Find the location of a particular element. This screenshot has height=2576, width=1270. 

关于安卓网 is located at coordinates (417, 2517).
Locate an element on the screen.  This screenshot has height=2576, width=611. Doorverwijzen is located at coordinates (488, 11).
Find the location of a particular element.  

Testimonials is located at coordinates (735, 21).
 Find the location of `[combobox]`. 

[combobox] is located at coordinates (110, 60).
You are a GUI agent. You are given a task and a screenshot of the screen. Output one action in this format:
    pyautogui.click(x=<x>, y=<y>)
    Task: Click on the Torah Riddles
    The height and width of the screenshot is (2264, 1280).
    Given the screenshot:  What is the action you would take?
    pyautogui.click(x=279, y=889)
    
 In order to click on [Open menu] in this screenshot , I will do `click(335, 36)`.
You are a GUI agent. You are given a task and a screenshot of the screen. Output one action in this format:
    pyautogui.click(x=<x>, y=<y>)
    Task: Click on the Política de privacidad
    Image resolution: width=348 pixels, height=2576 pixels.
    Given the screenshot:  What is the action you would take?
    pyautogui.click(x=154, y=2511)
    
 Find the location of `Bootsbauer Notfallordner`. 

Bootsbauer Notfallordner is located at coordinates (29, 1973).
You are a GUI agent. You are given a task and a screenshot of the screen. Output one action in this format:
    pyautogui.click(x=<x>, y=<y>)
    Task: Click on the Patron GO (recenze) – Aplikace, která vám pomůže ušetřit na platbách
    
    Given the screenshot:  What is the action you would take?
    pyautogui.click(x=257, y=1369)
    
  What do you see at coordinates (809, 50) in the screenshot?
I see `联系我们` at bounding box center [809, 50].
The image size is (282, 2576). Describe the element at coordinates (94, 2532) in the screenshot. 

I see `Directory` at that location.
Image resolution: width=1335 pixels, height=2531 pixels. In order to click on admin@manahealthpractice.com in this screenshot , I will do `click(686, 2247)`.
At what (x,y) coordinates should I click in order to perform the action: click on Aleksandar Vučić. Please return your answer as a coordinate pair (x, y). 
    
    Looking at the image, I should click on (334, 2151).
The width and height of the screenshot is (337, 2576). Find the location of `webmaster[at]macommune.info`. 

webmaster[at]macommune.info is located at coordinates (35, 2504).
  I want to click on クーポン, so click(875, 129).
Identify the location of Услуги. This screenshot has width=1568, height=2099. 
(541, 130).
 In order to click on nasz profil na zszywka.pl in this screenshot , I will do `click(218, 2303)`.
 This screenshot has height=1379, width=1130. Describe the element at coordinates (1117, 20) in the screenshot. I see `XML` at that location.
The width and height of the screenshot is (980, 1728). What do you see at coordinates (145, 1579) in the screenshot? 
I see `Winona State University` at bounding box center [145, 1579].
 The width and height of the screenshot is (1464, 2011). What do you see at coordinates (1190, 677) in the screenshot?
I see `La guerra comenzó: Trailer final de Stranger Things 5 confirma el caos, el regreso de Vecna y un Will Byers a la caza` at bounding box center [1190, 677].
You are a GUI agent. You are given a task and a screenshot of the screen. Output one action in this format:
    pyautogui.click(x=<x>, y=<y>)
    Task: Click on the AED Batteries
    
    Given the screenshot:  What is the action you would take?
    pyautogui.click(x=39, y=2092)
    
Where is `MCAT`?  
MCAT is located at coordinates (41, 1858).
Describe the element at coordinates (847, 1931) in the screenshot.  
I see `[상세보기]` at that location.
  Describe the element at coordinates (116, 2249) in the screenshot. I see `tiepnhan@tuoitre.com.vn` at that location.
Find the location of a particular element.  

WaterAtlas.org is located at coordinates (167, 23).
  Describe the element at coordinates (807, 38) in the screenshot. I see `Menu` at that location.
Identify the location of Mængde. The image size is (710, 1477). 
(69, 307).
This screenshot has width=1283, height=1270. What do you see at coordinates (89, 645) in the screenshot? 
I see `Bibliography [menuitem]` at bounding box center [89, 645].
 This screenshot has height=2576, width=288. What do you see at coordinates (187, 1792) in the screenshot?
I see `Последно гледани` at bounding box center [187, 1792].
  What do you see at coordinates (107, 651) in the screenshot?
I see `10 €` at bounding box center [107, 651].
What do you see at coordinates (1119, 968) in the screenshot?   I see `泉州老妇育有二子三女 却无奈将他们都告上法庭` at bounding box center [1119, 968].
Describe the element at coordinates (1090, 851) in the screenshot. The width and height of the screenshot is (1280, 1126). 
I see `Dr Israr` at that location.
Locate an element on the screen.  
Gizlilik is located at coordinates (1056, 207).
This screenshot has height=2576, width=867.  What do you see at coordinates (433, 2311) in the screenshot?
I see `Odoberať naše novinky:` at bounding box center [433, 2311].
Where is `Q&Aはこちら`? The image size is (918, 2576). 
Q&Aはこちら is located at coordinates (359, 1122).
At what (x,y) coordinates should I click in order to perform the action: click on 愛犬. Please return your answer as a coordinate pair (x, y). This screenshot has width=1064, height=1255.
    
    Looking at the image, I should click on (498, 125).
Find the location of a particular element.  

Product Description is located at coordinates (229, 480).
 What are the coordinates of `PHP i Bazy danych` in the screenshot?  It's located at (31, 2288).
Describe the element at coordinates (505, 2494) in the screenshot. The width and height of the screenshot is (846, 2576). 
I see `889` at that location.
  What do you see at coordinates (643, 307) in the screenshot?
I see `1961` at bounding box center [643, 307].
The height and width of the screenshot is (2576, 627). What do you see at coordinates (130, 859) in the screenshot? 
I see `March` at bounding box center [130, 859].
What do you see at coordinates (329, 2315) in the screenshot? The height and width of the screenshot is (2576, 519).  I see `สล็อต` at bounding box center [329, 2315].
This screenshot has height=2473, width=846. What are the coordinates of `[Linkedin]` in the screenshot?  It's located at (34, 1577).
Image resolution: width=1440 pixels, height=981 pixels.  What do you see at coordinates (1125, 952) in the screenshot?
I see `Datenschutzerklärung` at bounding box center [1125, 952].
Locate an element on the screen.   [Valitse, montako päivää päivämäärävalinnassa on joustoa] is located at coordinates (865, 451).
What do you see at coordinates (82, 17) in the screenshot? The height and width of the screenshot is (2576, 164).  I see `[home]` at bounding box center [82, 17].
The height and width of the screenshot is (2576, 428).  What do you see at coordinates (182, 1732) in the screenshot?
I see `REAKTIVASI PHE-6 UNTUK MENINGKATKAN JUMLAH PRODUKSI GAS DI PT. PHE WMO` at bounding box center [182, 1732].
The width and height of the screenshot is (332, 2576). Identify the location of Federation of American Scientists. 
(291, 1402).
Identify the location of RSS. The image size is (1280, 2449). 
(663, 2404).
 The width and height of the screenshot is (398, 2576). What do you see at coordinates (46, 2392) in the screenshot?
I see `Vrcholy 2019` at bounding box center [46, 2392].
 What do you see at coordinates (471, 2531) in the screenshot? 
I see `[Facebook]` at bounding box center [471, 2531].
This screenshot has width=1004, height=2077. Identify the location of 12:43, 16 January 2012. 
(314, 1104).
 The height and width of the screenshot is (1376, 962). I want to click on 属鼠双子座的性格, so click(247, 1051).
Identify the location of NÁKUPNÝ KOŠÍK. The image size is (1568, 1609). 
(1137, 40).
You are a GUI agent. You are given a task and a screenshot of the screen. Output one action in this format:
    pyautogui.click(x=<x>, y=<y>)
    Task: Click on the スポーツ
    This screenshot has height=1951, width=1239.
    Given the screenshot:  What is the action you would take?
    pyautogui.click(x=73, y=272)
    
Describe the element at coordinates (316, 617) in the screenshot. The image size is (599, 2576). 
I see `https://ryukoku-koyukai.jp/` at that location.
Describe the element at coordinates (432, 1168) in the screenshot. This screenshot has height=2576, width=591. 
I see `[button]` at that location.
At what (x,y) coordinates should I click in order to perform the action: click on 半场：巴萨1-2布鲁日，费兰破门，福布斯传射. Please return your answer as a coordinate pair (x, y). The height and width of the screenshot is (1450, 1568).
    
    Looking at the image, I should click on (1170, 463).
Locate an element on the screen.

####################

Work to complete >>
Your task is to transcribe, with no changes, only the lines of the listing above that lie between the line holding "This screenshot has height=2576, width=867." and the line holding "What do you see at coordinates (82, 17)", inclusive.

Exercise output >>
This screenshot has height=2576, width=867.  What do you see at coordinates (433, 2311) in the screenshot?
I see `Odoberať naše novinky:` at bounding box center [433, 2311].
Where is `Q&Aはこちら`? The image size is (918, 2576). 
Q&Aはこちら is located at coordinates (359, 1122).
At what (x,y) coordinates should I click in order to perform the action: click on 愛犬. Please return your answer as a coordinate pair (x, y). This screenshot has width=1064, height=1255.
    
    Looking at the image, I should click on (498, 125).
Find the location of a particular element.  

Product Description is located at coordinates (229, 480).
 What are the coordinates of `PHP i Bazy danych` in the screenshot?  It's located at (31, 2288).
Describe the element at coordinates (505, 2494) in the screenshot. The width and height of the screenshot is (846, 2576). 
I see `889` at that location.
  What do you see at coordinates (643, 307) in the screenshot?
I see `1961` at bounding box center [643, 307].
The height and width of the screenshot is (2576, 627). What do you see at coordinates (130, 859) in the screenshot? 
I see `March` at bounding box center [130, 859].
What do you see at coordinates (329, 2315) in the screenshot? The height and width of the screenshot is (2576, 519).  I see `สล็อต` at bounding box center [329, 2315].
This screenshot has height=2473, width=846. What are the coordinates of `[Linkedin]` in the screenshot?  It's located at (34, 1577).
Image resolution: width=1440 pixels, height=981 pixels.  What do you see at coordinates (1125, 952) in the screenshot?
I see `Datenschutzerklärung` at bounding box center [1125, 952].
Locate an element on the screen.   [Valitse, montako päivää päivämäärävalinnassa on joustoa] is located at coordinates (865, 451).
What do you see at coordinates (82, 17) in the screenshot? The height and width of the screenshot is (2576, 164).  I see `[home]` at bounding box center [82, 17].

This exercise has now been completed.